Una propuesta determinista para la obtención de reglas en problemas de minería de datos

  1. Juan Luis Dominguez Olmedo
Supervised by:
  1. Jacinto Mata Vázquez Director

Defence university: Universidad de Huelva

Year of defence: 2019

Committee:
  1. Diego Gachet Paez Chair
  2. Pedro José Abad Herrera Secretary
  3. Víctor Manuel Rivas Santos Committee member
Department:
  1. TECNOLOGIAS DE LA INFORMACION

Type: Thesis

Abstract

This thesis describes in detail the work done to address, through a new deterministic approach, the generation of rules for its application to data mining problems. Specifically, and given that a previous discretization of the numerical attributes of a dataset, leads to loss of information and possible decrease in the quality of the obtained rules, it has been studied to directly generate rules combining intervals in the conditions of the numerical attributes. In order to reduce the computation time that any exhaustive search process implies, different data structures have been defined and algorithms have been developed to generate and evaluate, in an efficient way, the rules of the model, as well as appropriate parameters to achieve a balance between the computation time and the quality of the rules generated. The proposed method has been adapted to different data mining tasks, specifically, association rules, subgroup discovery, and classification.
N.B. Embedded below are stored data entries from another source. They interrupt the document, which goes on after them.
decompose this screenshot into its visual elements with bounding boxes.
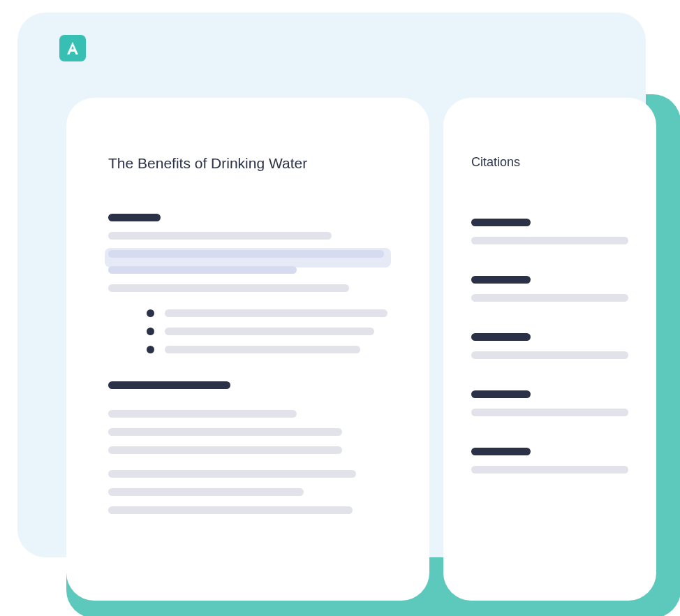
text-placeholder bbox=[108, 284, 349, 292]
citations-card: Citations bbox=[443, 98, 656, 601]
text-placeholder bbox=[108, 410, 297, 418]
bullet-icon bbox=[147, 346, 154, 353]
document-title: The Benefits of Drinking Water bbox=[108, 155, 387, 172]
logo-a-icon bbox=[64, 40, 81, 57]
citation-item[interactable] bbox=[471, 333, 628, 359]
citation-title-placeholder bbox=[471, 333, 531, 341]
text-placeholder bbox=[108, 428, 342, 436]
list-item bbox=[147, 309, 387, 317]
text-placeholder bbox=[108, 470, 356, 478]
heading-placeholder bbox=[108, 381, 230, 389]
citation-text-placeholder bbox=[471, 351, 628, 359]
citation-text-placeholder bbox=[471, 409, 628, 416]
bullet-list bbox=[147, 309, 387, 353]
list-item bbox=[147, 346, 387, 353]
citation-title-placeholder bbox=[471, 448, 531, 455]
text-placeholder bbox=[108, 488, 304, 496]
citation-text-placeholder bbox=[471, 466, 628, 474]
citation-text-placeholder bbox=[471, 294, 628, 302]
citation-title-placeholder bbox=[471, 390, 531, 398]
citation-item[interactable] bbox=[471, 219, 628, 244]
citation-item[interactable] bbox=[471, 448, 628, 474]
text-placeholder bbox=[165, 346, 360, 353]
highlighted-text[interactable] bbox=[108, 250, 387, 274]
text-placeholder bbox=[108, 506, 353, 514]
citation-title-placeholder bbox=[471, 276, 531, 284]
bullet-icon bbox=[147, 309, 154, 317]
app-logo bbox=[59, 35, 86, 61]
text-placeholder bbox=[108, 446, 342, 454]
document-card: The Benefits of Drinking Water bbox=[66, 98, 429, 601]
text-placeholder bbox=[165, 328, 374, 335]
bullet-icon bbox=[147, 328, 154, 335]
citation-text-placeholder bbox=[471, 237, 628, 244]
section-2 bbox=[108, 381, 387, 514]
section-1 bbox=[108, 214, 387, 292]
citations-title: Citations bbox=[471, 155, 628, 170]
heading-placeholder bbox=[108, 214, 161, 221]
text-placeholder bbox=[108, 232, 332, 240]
citation-item[interactable] bbox=[471, 390, 628, 416]
text-placeholder bbox=[165, 309, 387, 317]
citation-title-placeholder bbox=[471, 219, 531, 226]
list-item bbox=[147, 328, 387, 335]
citation-item[interactable] bbox=[471, 276, 628, 302]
The developed algorithms have been applied in several test datasets, comparing the quality of the resulting rules with that of other existing methods in the literature. The significance of the results obtained has been evaluated through the appropriate statistical tests. Excellent results were achieved by the proposed method, equaling or improving those of other reference methods, both deterministic and non-deterministic. It has also been applied to real data, such as the case of a medical dataset, where an interpretable predictive model was obtained, also having high accuracy.